Tujuan Membuat Kerangka Cerpen

Bagi sebagian orang menganggap kerangka cerpen tidak memberikan manfaat yang begitu berarti. Sementara bagi sebagian lagi percaya bahwa kerangka karangan justru hadir menawarkan berbagai tujuan yang menguntungkan bagi penulis. Terutama bagi penulis pemula. 
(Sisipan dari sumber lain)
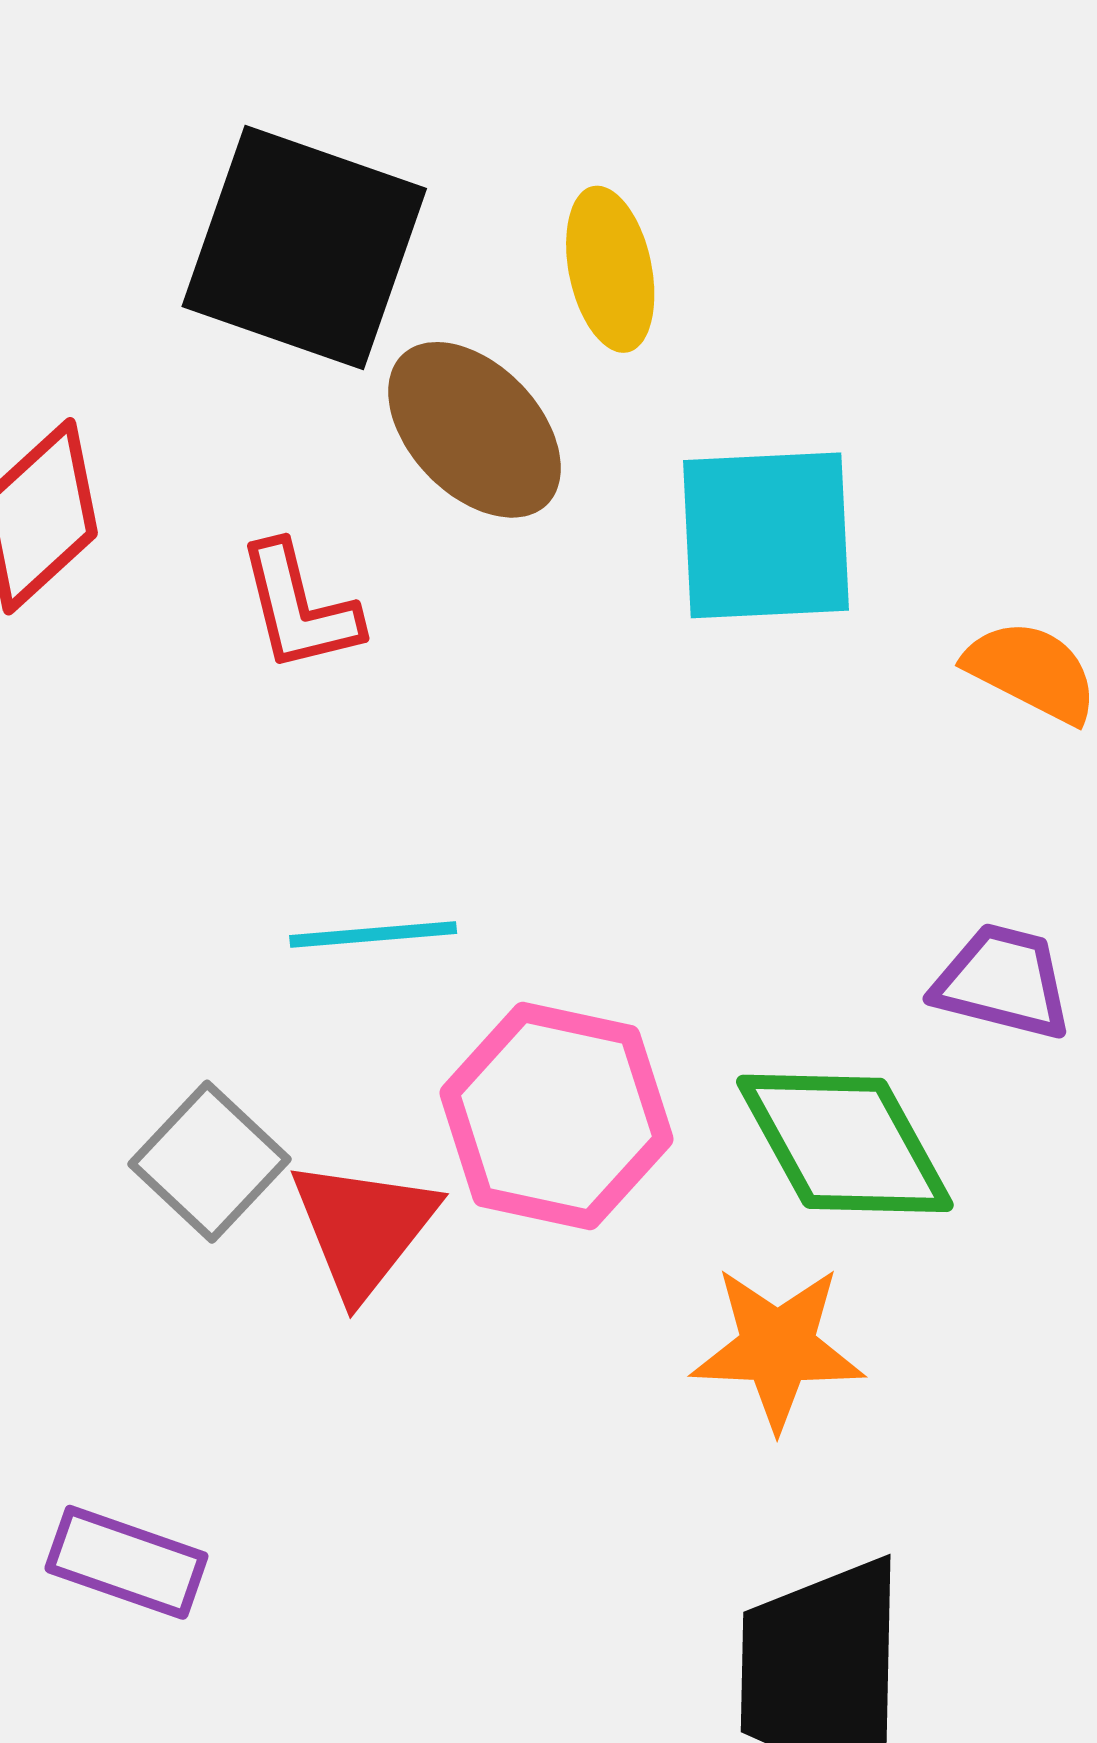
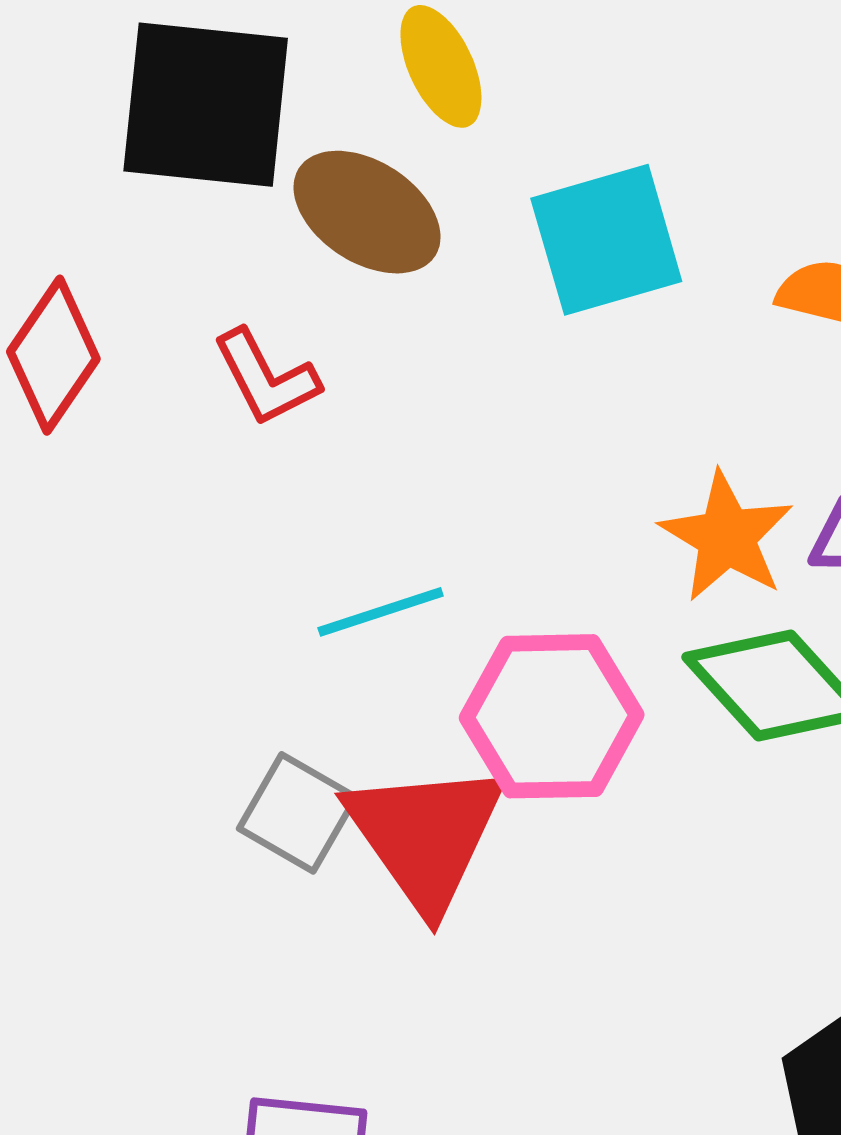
red triangle: (363, 1228) -> (426, 835), size x1.4
orange star: (778, 1348) -> (727, 537), moved, turned -30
Kerangka tulisan ini juga dapat digunakan untuk siapapun yang ingin mempelajari teknik penulisan cerpen. Nah, berikut adalah beberapa manfaat kerangka cerpen tersebut. 
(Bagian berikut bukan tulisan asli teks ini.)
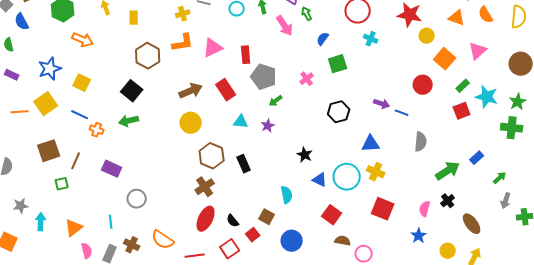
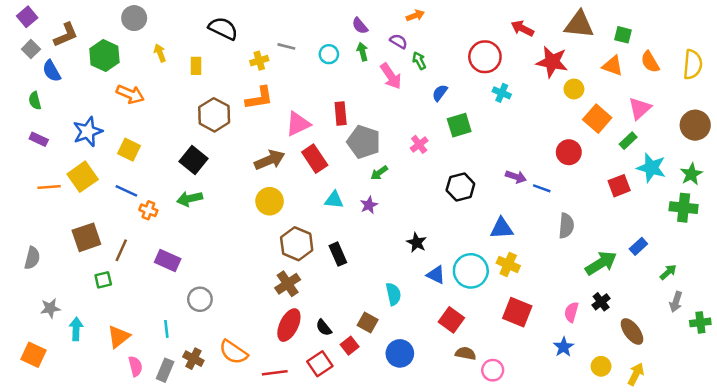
pink triangle: (213, 48) -> (298, 124), moved
green rectangle: (463, 86) -> (628, 141), moved

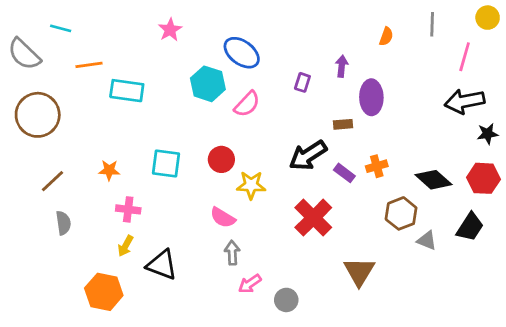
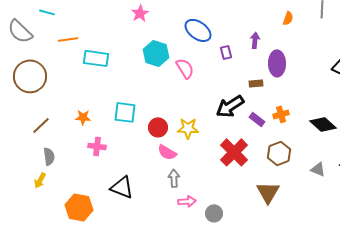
pink star: (170, 30) -> (140, 13), moved
blue ellipse: (242, 53) -> (198, 30), moved
purple rectangle: (302, 82) -> (226, 52), turned -32
pink semicircle: (247, 104) -> (185, 68), turned -75
red circle: (221, 159) -> (158, 127), moved
brown hexagon: (401, 213) -> (279, 153), moved
yellow arrow: (125, 246) -> (40, 180), moved
pink arrow: (250, 284) -> (187, 201), turned -150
1. Membantu Keterhubungan Antar Paragraf 

Adakah diantara kamu yang merasa kesulitan menghubungkan antara paragraf satu dengan paragraf yang lain saat menulis cerpen?

Jika kamu mengeluhkan hal sama, maka kamu bisa mencoba mengatasi masalah tersebut dengan cara membuat kerangka cerpen.

Yap, betul sekali. Kerangka cerpen bertujuan untuk menghubungkan antar paragraf satu dengan paragraf lain agar menjadi satu paduan. 

2. Membantu Menentukan Topik Paragraf 

Kerangka cerpen dapat pula bertujuan untuk membantu dalam menentukan topik paragraf. Jadi buat kamu yang merasa kesulitan dan binggung bagaimana menentukan topik, maka kerangka cerpen memudahkan dalam mengembangkan topik secara natural dan mengalir tanpa dipaksakan. 

3. Memiliki Cerita Yang Terfokus 

Masalah umum yang sering dialami oleh para penulis, baik itu penulis pemula ataupun penulis senior adalah kesulitan menjaga fokus cerita. Nah, salah satu upaya meminimalisir hal tersebut, maka diperlukan kerangka tulisan.

Tujuannya menjaga fokus agar cerita tidak melebar kemana-mana. Apalagi jika mengingat artikel sebelumnya, bahwa menulis cerpen ditulis ada batasan lembar yang dituliskan. Nah, karena alasan keterbatasan lembar, penulis harus lebih efektif dan efisien dalam mengemas cerpen agar tetap menarik.

4. Meminimalisir Terjadinya Repetisi Tema 

Ada banyak permasalahan yang mungkin saja kita alami selama penulisan. Salah satunya terjadinya repetisi tema. Dimana pengulangan tema ini harus diminimalisir untuk menghindari kebosanan pembaca. 

Jika sebuah cerpen ditemukan repetisi tema, dapat menimbulkan kebosanan dan buang-buang ruang. Apalagi jika cerpen ditulis hanya 2 lembaran. Terjadinya repetisi tema ini pun karena tidak memiliki kerangka cerpen yang jelas, sehingga penulis melakukan pengulangan yang sama tanpa disadarinya.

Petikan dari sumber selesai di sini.